Podcast lovers will feast on the Register’s “Three Tickets” podcast. I especially recommend this episode that keeps repeating “caucuses are not elections.” The episode explains how caucuses work and how Democratic and Republican caucuses are different.
In that episode, you will hear long-time caucus experts explain that Iowa is a statement of preference. It is not an election. It is an attempt to choose the most viable candidates, not to vote for one person to be nominated. That nuance is lost in media reports.
Lower your expectations
Iowa’s caucuses do not produce precise winner and loser outcomes. This is why Iowa has become a game of expectations — largely media expectations — showing how a candidate is faring and is likely to fare based on one mostly rural and 90% White state where many voters don’t even bother to show up. A New York Times editorial said, “In 2016, less than 16 percent of Iowa’s voting-eligible population participated in its caucuses. In New Hampshire, which holds the first presidential primary, the participation rate was over 52 percent.” And Iowa, in 2020, will not be able to tell us whether Michael Bloomberg has a shot, since he is not participating in the caucuses.

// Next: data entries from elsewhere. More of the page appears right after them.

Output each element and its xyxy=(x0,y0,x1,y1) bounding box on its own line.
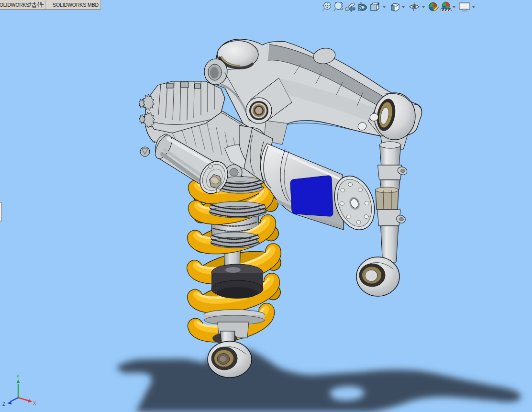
svg-text:X: X xyxy=(33,401,36,406)
svg-text:Y: Y xyxy=(16,374,20,379)
svg-text:Z: Z xyxy=(2,401,5,407)
svg-text:SOLIDWORKS: SOLIDWORKS xyxy=(0,2,29,8)
svg-text:SOLIDWORKS MBD: SOLIDWORKS MBD xyxy=(53,2,99,8)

Journalists should lower expectations for how clearly they can responsibly report what Iowa’s caucuses mean to the rest of the country. A more accurate (if less fulfilling) way to describe the Iowa caucus results would be to say, “Iowa Democrats who gathered in front of their neighbors tonight signaled that they were leaning in favor of this candidate more than that one.”
Journalists should avoid the temptation to use whatever happens in Iowa to declare a candidate to be finished or to be anointed. For once, let’s remember that Iowa is just one state with a convoluted, but at least to them, endearing system. Report the facts, include lots of caveats about how Iowa is different from much of the rest of the country and slow your need to know who the nominee will be.